Stock Market 1. U.S. Equities
U.S. stocks fell on Tuesday as excitement over the likelihood of a tax code revamp was offset by concern over its effect on years of monetary policy stimulus and the future of interest rates. The Dow Jones Industrial Average fell 37.45 points, or 0.15 percent, to 24,754.75, the S&P 500 lost 8.69 points, or 0.32 percent, to 2,681.47 and the Nasdaq Composite dropped 30.91 points, or 0.44 percent, to 6,963.85.
2. Hong Kong Equities
Hong Kong stocks followed Asian markets higher after a record-beating run on Wall Street amid optimism over the likely passage of U.S. tax reforms.
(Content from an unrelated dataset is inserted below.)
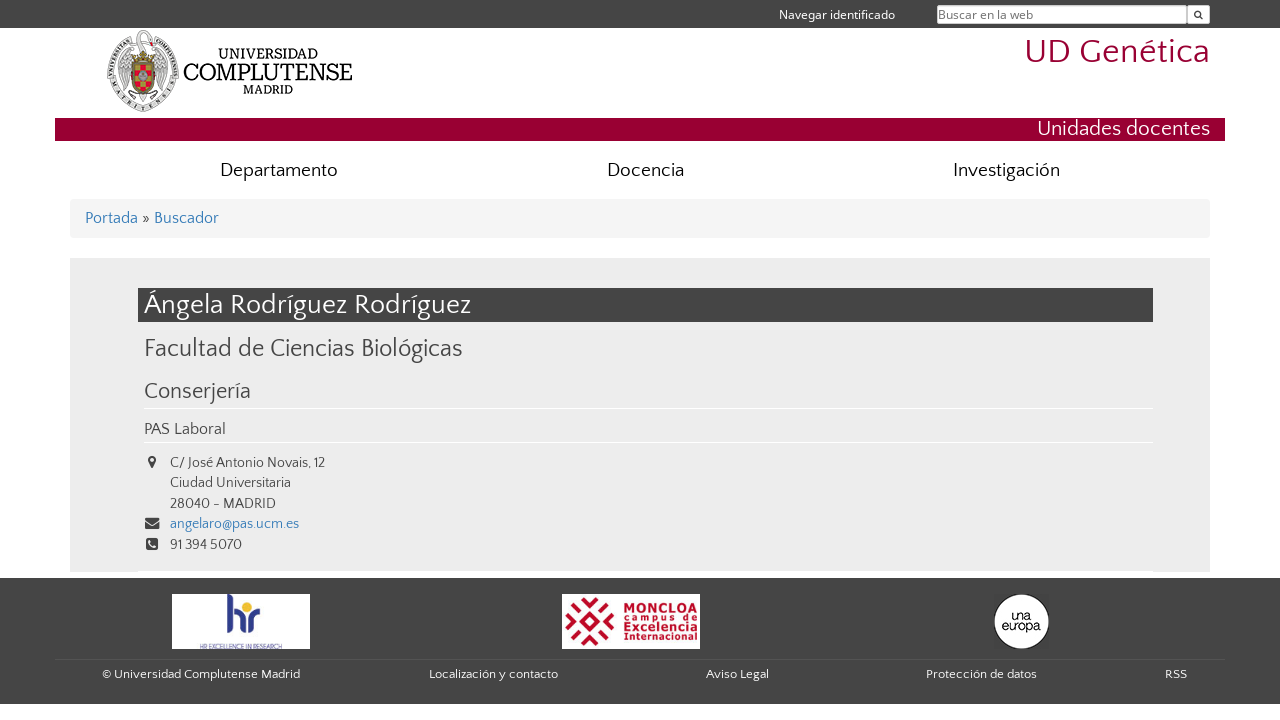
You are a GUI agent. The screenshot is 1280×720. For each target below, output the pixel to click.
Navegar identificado (837, 14)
At close of trade, the Hang Seng index was up 203.25 points or 0.7 percent at 29,253.66. The Hang Seng China Enterprises index rose 1.11 percent to 11,541.88.
3. China Equities
Chinese stocks settled higher at session high for the second consecutive day on Tuesday, led by financial, middle and small caps. Major indexes steadied last week after an extended correction. The Shanghai Composite Index closed up 28.62 points or 0.88 percent at 3,296.54. The trading volume of Shanghai A-shares rose to 150.7 billion yuan from 149.6 billion yuan.